▸ Exercise description: Within the entries below, output exactly the lines between the line containing "Skladom u dodávateľa" and the line containing "budgétaires.", inclusive, and omit any picture.

Segment Open

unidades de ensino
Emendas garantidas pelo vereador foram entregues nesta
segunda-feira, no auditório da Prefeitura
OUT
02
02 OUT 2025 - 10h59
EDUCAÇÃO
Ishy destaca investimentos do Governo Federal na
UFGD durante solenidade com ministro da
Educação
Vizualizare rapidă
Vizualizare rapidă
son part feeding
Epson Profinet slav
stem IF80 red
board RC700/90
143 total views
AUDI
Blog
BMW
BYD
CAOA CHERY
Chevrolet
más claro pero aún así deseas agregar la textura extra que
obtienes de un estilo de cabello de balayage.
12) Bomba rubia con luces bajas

Segment Closed
Segment Open

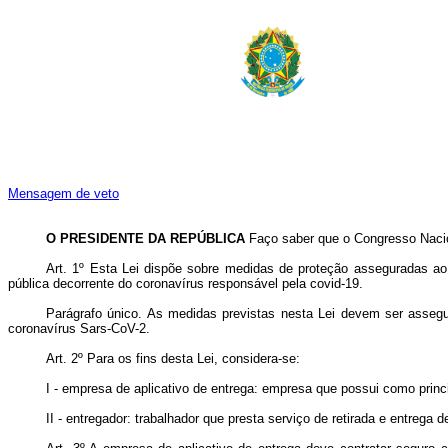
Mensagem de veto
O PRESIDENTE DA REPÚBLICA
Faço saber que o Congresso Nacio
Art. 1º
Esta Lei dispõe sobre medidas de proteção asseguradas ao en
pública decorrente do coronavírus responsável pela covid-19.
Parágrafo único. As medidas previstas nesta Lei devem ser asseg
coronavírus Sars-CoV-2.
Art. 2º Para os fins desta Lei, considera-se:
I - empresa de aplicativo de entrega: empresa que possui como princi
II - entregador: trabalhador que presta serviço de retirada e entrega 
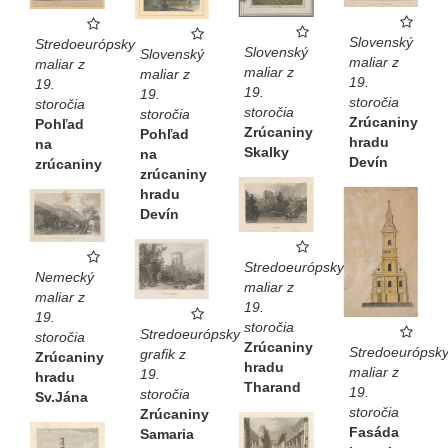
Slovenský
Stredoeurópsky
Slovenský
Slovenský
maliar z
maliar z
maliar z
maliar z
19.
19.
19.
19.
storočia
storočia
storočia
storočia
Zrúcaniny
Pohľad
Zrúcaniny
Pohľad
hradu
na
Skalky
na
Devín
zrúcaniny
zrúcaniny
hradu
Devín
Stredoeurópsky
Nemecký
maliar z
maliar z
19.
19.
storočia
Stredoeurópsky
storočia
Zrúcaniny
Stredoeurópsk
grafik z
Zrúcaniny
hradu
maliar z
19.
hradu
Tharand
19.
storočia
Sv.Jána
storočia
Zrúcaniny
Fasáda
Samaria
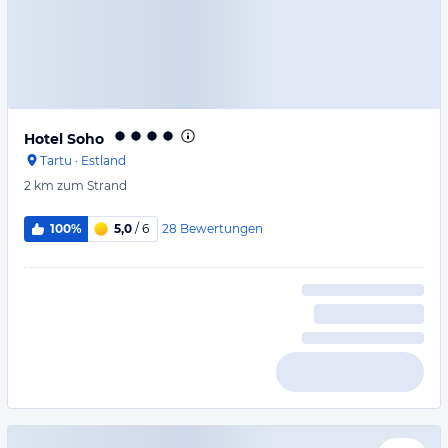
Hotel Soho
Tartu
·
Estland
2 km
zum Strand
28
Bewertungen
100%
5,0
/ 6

Segment Closed
Segment Open

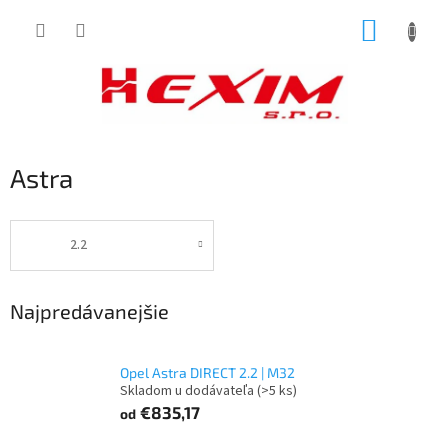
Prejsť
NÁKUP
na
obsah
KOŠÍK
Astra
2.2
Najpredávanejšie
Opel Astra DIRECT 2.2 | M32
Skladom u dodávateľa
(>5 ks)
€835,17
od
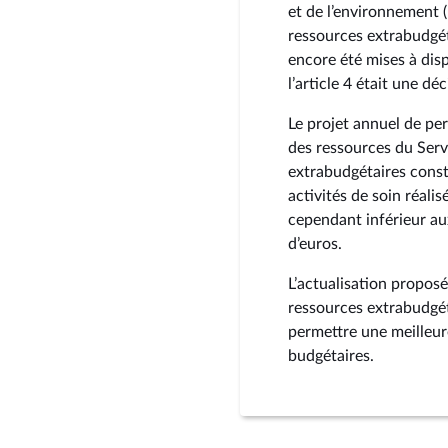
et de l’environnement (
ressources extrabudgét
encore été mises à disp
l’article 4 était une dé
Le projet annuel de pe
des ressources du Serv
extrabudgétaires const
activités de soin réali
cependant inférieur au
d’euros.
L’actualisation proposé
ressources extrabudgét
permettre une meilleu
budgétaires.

Segment Closed

▸ The answer:
Skladom u dodávateľa
(>5 ks)
€835,17
od
et de l’environnement (
ressources extrabudgét
encore été mises à disp
l’article 4 était une dé
Le projet annuel de pe
des ressources du Serv
extrabudgétaires const
activités de soin réali
cependant inférieur au
d’euros.
L’actualisation proposé
ressources extrabudgét
permettre une meilleu
budgétaires.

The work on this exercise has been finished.